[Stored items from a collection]
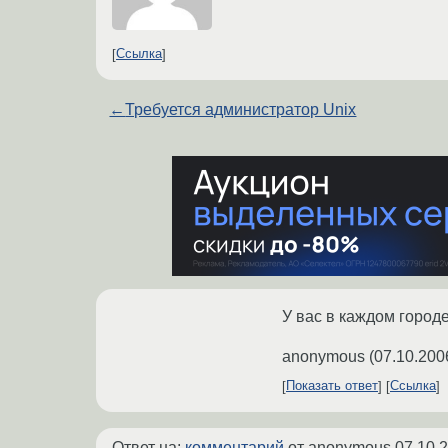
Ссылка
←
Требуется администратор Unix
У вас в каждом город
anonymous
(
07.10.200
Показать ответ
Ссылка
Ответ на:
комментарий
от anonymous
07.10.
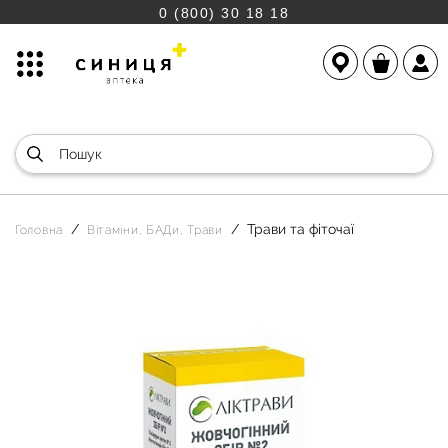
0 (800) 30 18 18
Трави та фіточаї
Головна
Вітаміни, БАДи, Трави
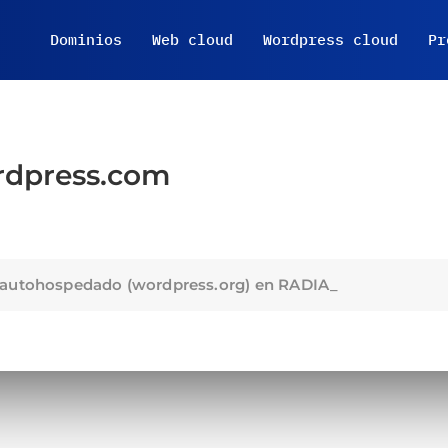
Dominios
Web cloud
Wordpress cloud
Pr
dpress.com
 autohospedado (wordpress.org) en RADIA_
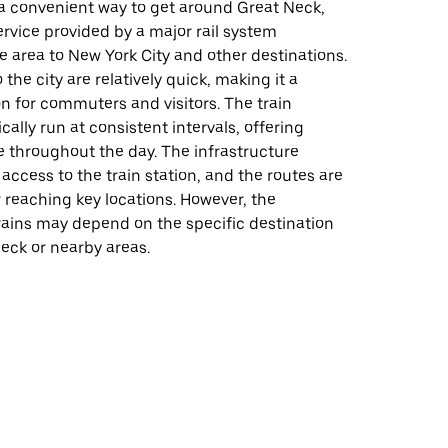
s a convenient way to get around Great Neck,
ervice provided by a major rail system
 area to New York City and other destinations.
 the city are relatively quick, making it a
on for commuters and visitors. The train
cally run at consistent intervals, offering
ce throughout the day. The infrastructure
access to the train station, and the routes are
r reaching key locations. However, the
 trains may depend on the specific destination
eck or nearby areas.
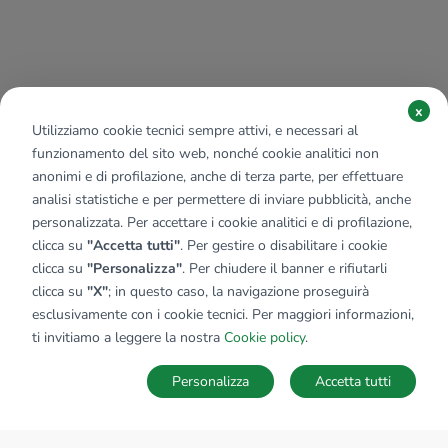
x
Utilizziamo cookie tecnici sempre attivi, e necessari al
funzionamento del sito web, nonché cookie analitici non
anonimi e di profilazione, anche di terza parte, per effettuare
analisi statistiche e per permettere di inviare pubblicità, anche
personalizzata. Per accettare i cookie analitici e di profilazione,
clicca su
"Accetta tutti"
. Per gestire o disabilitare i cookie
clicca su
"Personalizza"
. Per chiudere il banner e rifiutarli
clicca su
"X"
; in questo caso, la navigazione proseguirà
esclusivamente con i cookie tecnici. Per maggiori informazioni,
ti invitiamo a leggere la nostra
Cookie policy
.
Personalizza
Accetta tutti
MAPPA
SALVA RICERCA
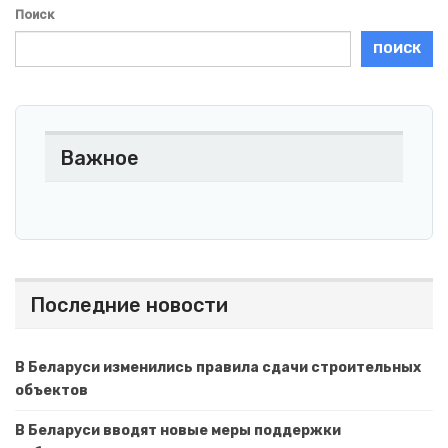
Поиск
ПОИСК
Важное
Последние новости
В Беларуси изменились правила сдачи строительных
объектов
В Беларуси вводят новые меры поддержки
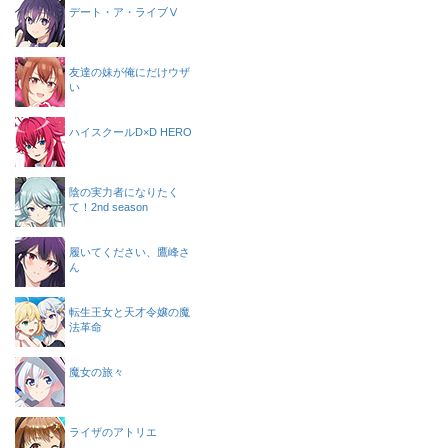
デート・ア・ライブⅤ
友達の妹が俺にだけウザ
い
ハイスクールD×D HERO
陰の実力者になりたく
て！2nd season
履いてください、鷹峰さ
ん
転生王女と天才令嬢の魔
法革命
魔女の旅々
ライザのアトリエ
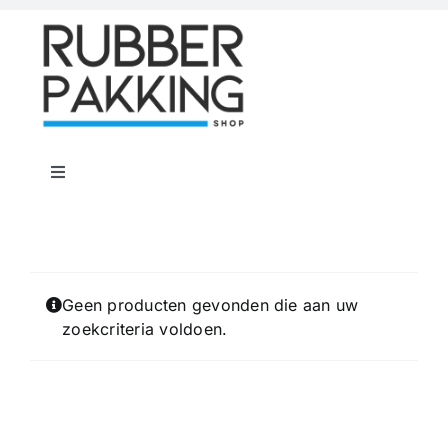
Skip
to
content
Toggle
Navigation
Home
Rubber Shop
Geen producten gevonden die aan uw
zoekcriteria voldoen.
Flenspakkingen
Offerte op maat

...

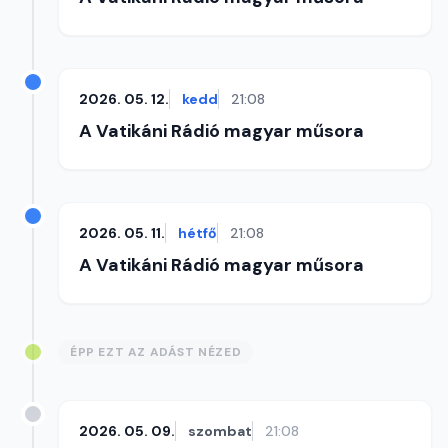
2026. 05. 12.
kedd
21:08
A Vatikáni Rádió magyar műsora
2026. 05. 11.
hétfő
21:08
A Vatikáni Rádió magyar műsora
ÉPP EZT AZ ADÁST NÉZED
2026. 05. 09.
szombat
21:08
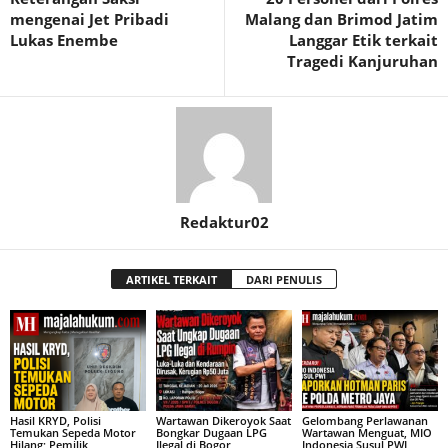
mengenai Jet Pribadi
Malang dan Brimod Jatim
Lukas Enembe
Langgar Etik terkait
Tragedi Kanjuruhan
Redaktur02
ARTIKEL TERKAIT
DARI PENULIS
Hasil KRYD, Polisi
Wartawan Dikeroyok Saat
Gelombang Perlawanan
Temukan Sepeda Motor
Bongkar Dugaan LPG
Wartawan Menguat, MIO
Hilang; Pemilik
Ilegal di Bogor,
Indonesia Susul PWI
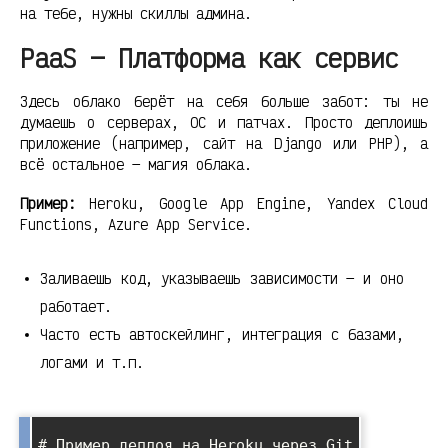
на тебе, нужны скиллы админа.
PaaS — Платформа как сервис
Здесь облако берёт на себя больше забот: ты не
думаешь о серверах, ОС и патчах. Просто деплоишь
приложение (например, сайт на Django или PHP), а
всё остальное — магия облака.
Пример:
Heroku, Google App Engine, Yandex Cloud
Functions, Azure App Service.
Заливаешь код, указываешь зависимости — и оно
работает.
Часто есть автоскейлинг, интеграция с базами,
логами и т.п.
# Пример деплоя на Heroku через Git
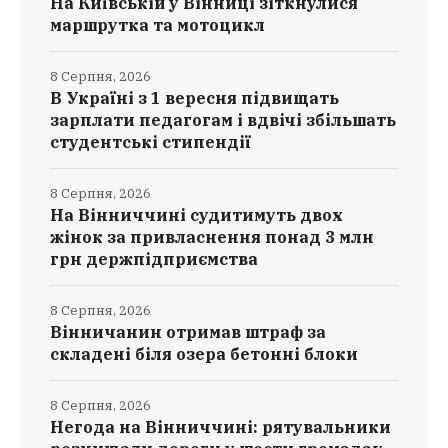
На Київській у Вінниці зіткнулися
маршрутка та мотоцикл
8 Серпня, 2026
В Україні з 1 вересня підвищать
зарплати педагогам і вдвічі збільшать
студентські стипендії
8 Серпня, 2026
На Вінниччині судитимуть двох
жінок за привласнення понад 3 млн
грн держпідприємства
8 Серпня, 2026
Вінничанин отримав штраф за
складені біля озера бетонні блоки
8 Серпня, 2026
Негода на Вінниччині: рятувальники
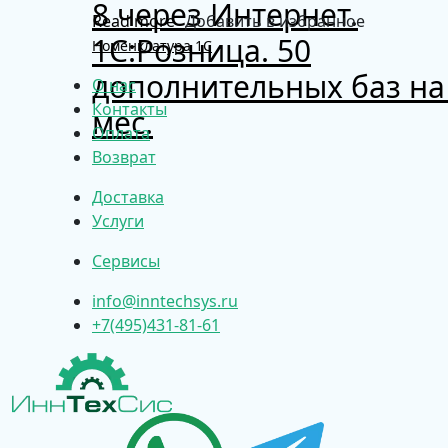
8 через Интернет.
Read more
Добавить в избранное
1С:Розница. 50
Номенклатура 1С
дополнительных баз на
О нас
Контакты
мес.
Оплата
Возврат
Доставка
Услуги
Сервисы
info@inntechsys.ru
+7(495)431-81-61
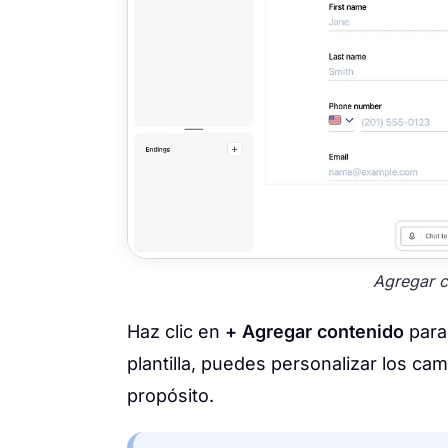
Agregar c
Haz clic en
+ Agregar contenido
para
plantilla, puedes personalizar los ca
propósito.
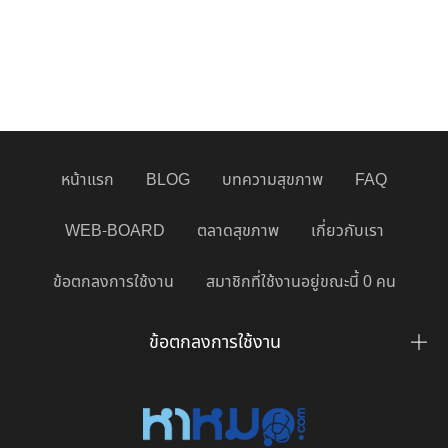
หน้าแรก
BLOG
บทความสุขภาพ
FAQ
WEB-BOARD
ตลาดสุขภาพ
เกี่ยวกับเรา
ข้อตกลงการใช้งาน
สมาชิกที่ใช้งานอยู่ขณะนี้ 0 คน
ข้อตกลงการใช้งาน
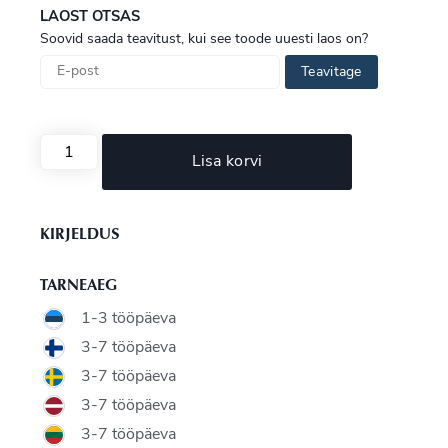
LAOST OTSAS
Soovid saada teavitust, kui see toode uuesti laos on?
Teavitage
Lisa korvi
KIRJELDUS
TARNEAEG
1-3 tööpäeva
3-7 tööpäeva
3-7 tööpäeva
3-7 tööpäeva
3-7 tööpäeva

...

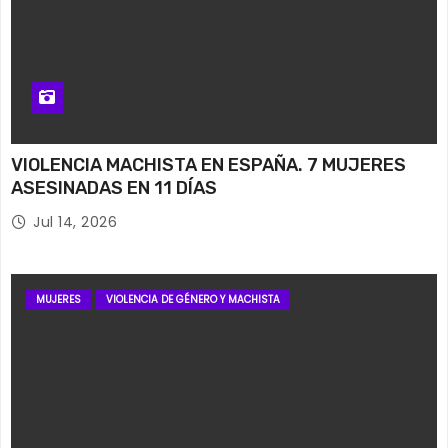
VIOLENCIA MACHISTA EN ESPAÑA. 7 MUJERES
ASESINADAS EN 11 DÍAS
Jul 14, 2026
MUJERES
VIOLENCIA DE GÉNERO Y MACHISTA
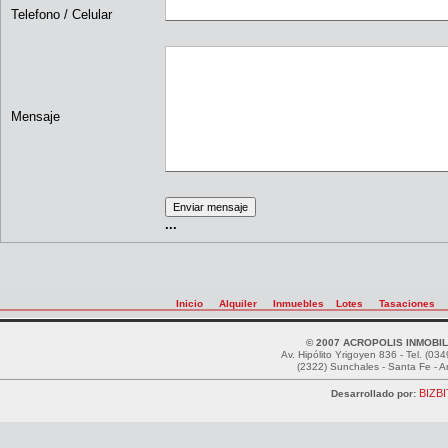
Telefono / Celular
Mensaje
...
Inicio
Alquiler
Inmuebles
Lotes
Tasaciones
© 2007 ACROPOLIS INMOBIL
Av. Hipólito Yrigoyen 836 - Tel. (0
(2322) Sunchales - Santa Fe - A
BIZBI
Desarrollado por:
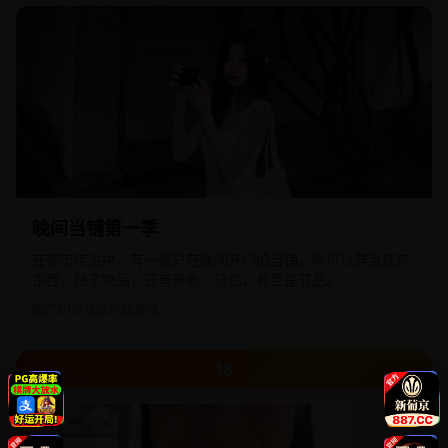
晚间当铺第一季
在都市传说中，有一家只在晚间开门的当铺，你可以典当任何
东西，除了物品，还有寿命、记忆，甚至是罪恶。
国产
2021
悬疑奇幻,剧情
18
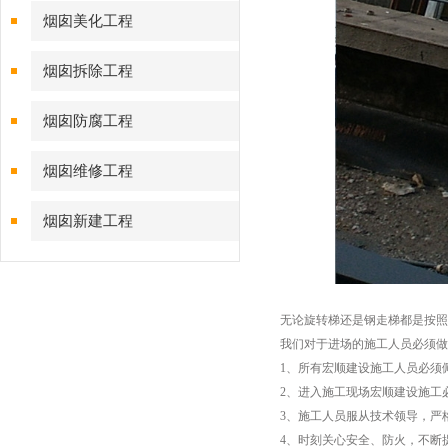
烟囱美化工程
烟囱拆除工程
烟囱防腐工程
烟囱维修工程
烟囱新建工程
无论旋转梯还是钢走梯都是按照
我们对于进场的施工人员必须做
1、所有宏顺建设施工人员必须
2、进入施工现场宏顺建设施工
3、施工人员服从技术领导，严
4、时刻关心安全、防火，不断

◆ **EXERCISE**: Among the entries above, copy exactly the stretch from the line holding "the city are relatively quick, making it a" through the line holding "Offerte op maat", leaving out any pictures.

◆ **PROBLEM SOLUTION**:
 the city are relatively quick, making it a
on for commuters and visitors. The train
cally run at consistent intervals, offering
ce throughout the day. The infrastructure
access to the train station, and the routes are
r reaching key locations. However, the
 trains may depend on the specific destination
eck or nearby areas.
x
Utilizziamo cookie tecnici sempre attivi, e necessari al
funzionamento del sito web, nonché cookie analitici non
anonimi e di profilazione, anche di terza parte, per effettuare
analisi statistiche e per permettere di inviare pubblicità, anche
personalizzata. Per accettare i cookie analitici e di profilazione,
clicca su
"Accetta tutti"
. Per gestire o disabilitare i cookie
clicca su
"Personalizza"
. Per chiudere il banner e rifiutarli
clicca su
"X"
; in questo caso, la navigazione proseguirà
esclusivamente con i cookie tecnici. Per maggiori informazioni,
ti invitiamo a leggere la nostra
Cookie policy
.
Personalizza
Accetta tutti
MAPPA
SALVA RICERCA
Поиск
ПОИСК
Важное
Последние новости
В Беларуси изменились правила сдачи строительных
объектов
В Беларуси вводят новые меры поддержки
デート・ア・ライブⅤ
友達の妹が俺にだけウザ
い
ハイスクールD×D HERO
陰の実力者になりたく
て！2nd season
履いてください、鷹峰さ
ん
転生王女と天才令嬢の魔
法革命
魔女の旅々
ライザのアトリエ
Skip
to
content
Toggle
Navigation
Home
Rubber Shop
Geen producten gevonden die aan uw
zoekcriteria voldoen.
Flenspakkingen
Offerte op maat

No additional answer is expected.